どんな話?
東京書院は従業員9人を雇用する出版社。そこで働くAさんらは、待遇改善などを求めて、会長に労働組合結成を通告しました。
ところがその場で会長は「会社はもうこれ以上やっていけない!」と、口頭で解雇を通告。Aさんらの組合は会長に団体交渉を申し入れましたが、会長は応じませんでした。会長は会社の看板を取り外し、休業の張り紙をした上、解散を決議して解散登記を行い、会長自身が清算人となって清算手続きを始めました。
Aさんらは会長の行為が不当労働行為(労働組合に不当に不利益を与える行為)に当たるとして、東京都地方労働委員会に救済を申し立てました。
争点
会長が行った「会社の解散」が労働組合をつぶすことを目的としたものかどうかが争点となりました。都地労委は会社の経営状態は、組合結成前までは通常のものであり、突如解雇や解散を言い出す必然性が認められないとして、会長の行為が組合をつぶすことが目的と判断。会長に、Aさんらを職場に復帰させるよう救済命令を出しました。
それに不服な会長側は中央労働委員会に再審査の申し立てを行いましたが、それも棄却されたため、「会社を解散したのは経営不振が原因であり、もはや会社に財産もない。中労委の命令に従うことは不可能だ」として裁判を起こすに至りました。
判決は?
第一審でも、会社が行った解雇や会社解散は、経営上の必然性が乏しく、組合結成を阻止するために、経営不振を言い訳にしたものに過ぎないと断じました。
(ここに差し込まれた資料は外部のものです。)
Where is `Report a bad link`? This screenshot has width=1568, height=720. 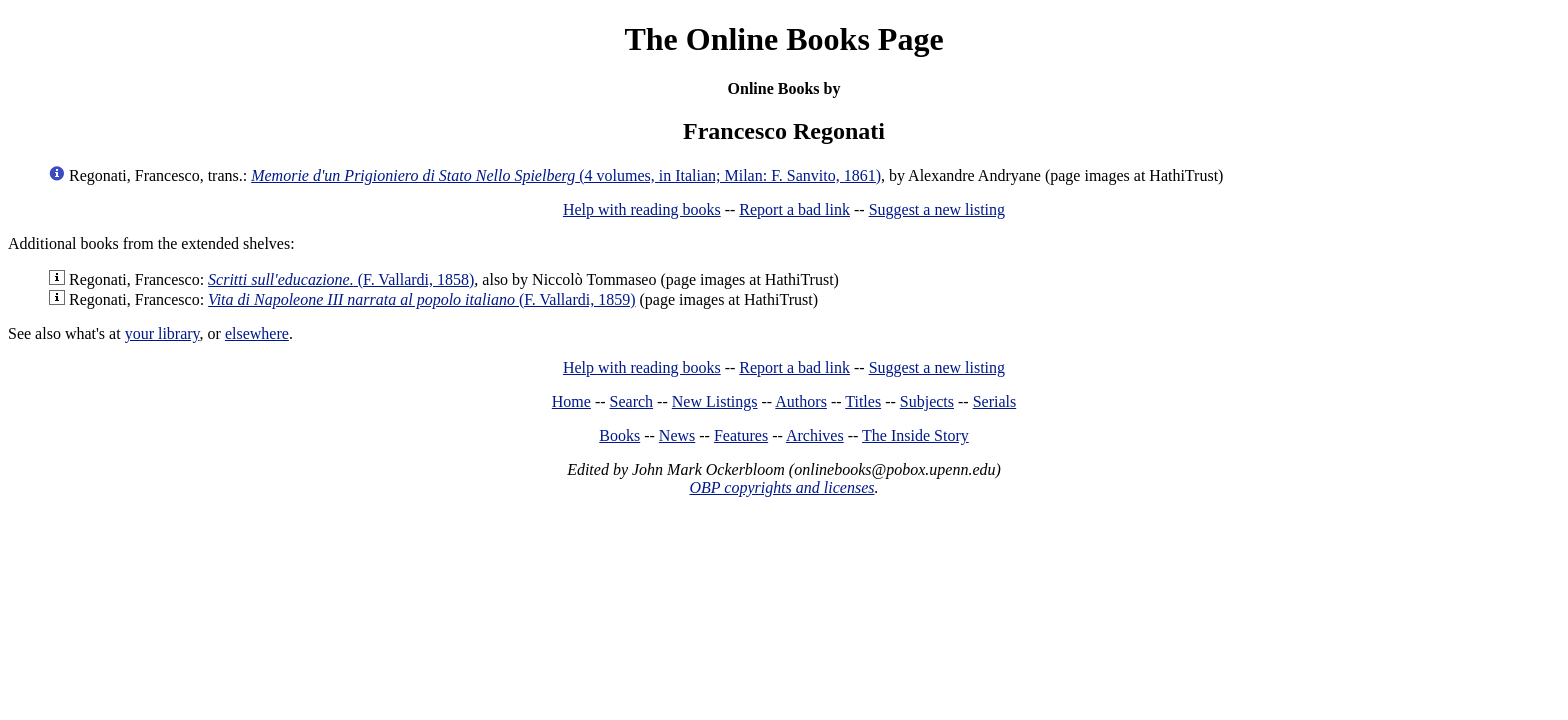
Report a bad link is located at coordinates (794, 209).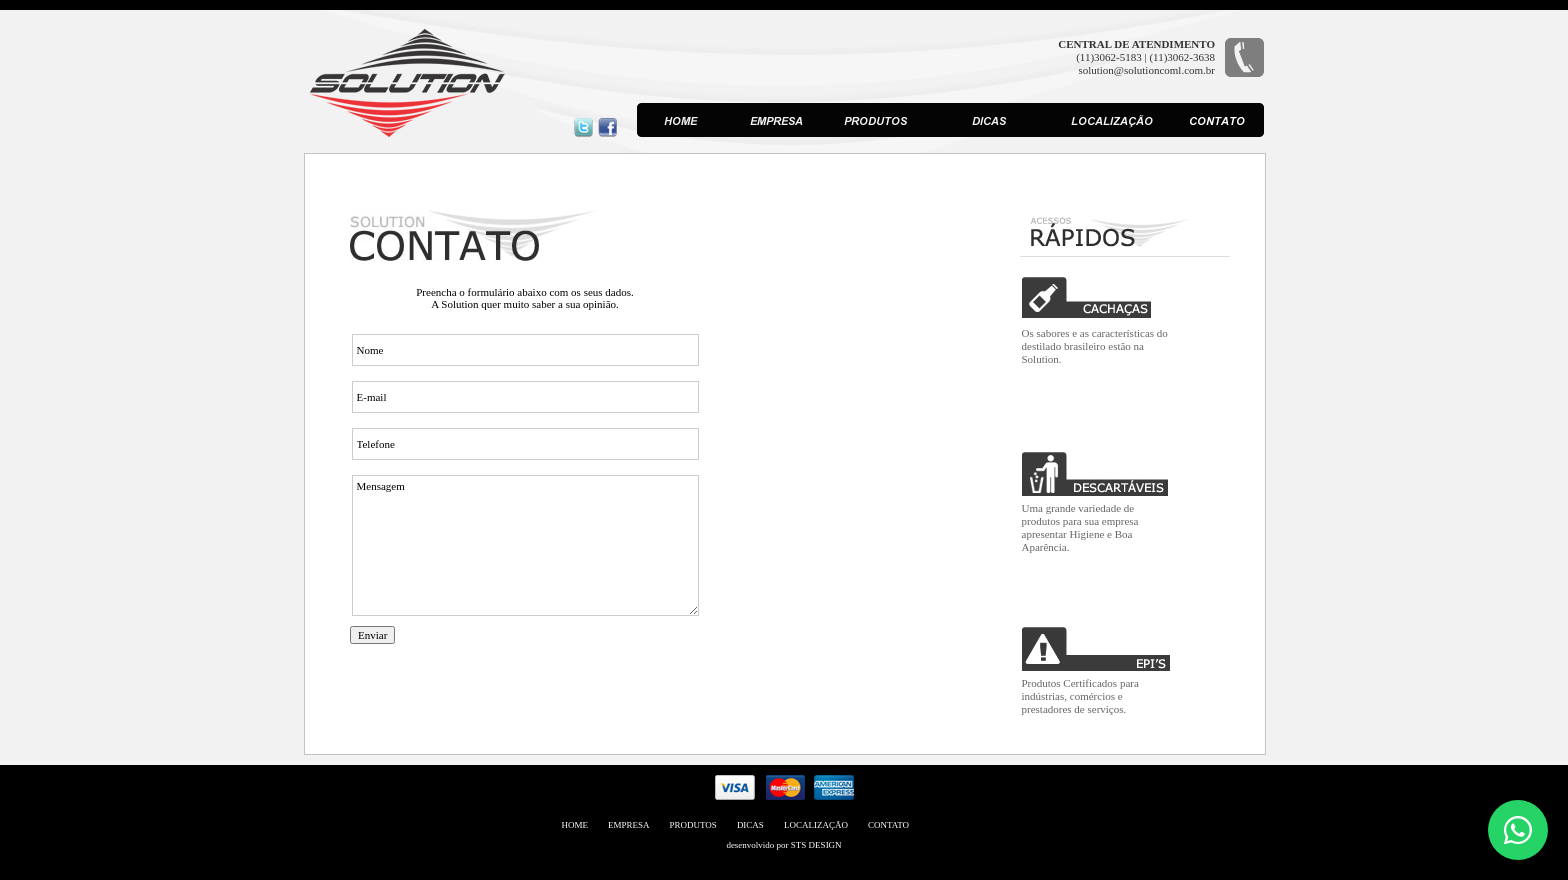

さらに会社側が経営不振の証拠や、清算中とは言いながら、特に清算についての証拠も出していないので、財産がなくなったという主張は認められない、として、会社の不当労働行為を全面的に認め、Aさんらの会社復帰などを命令しました。第二審、最高裁でも第一審の判決を追って認めたものとなり、会社側の全面敗訴となりました。
いのしし社労士の解説
東京書院の会長さんの行為が労働組合つぶしを目的とした「不当労働行為」であることは、誰の目にも明らかですが、問題は、「さあ裁判に勝ちました。それで?」と戻る会社が存在しない場合、Aさんらを結果として救うことが出来るのかということです。解散が偽装か本当かで、結論は変わってくると思いますが、どちらにせよ、この判決は世間のほとんどの方には関係ないかな?と思います。確かに労働組合は経営者にとっては目の上のたんこぶではありますが、うまく付き合うことで、経営改善に役立つ場合も少なからずあります。
不当労働行為を行うことで、裁判リスクや損害賠償リスクを背負うより、出来てしまったものを受け入れて、それをうまく活用することで、活路を見出した方が無難かと思われます。でも、そんなに上手に従業員の活用を考える経営者の会社に、労働組合が結成されるとも思いませんけど・・・。
関係条文
憲法第22条第1項(集会・結社・表現の自由)、同第25条第1項(生存権)、同第28条(労働基本権)、労働組合法第7条第1項、同第3項(不当労働行為)、会社法第471条(解散の事由)
学説など
偽装解散の場合は、不当労働行為法制の適用範囲が議論されるのに対し、真正解散の場合は、不当労働行為法制の適用そのものが議論される。組合壊滅目的解散と解雇について肯定的な学説と否定的な学説が対立している。肯定的な意見は、職業選択の自由が優先し、否定説は生存権、労働基本権を優先する。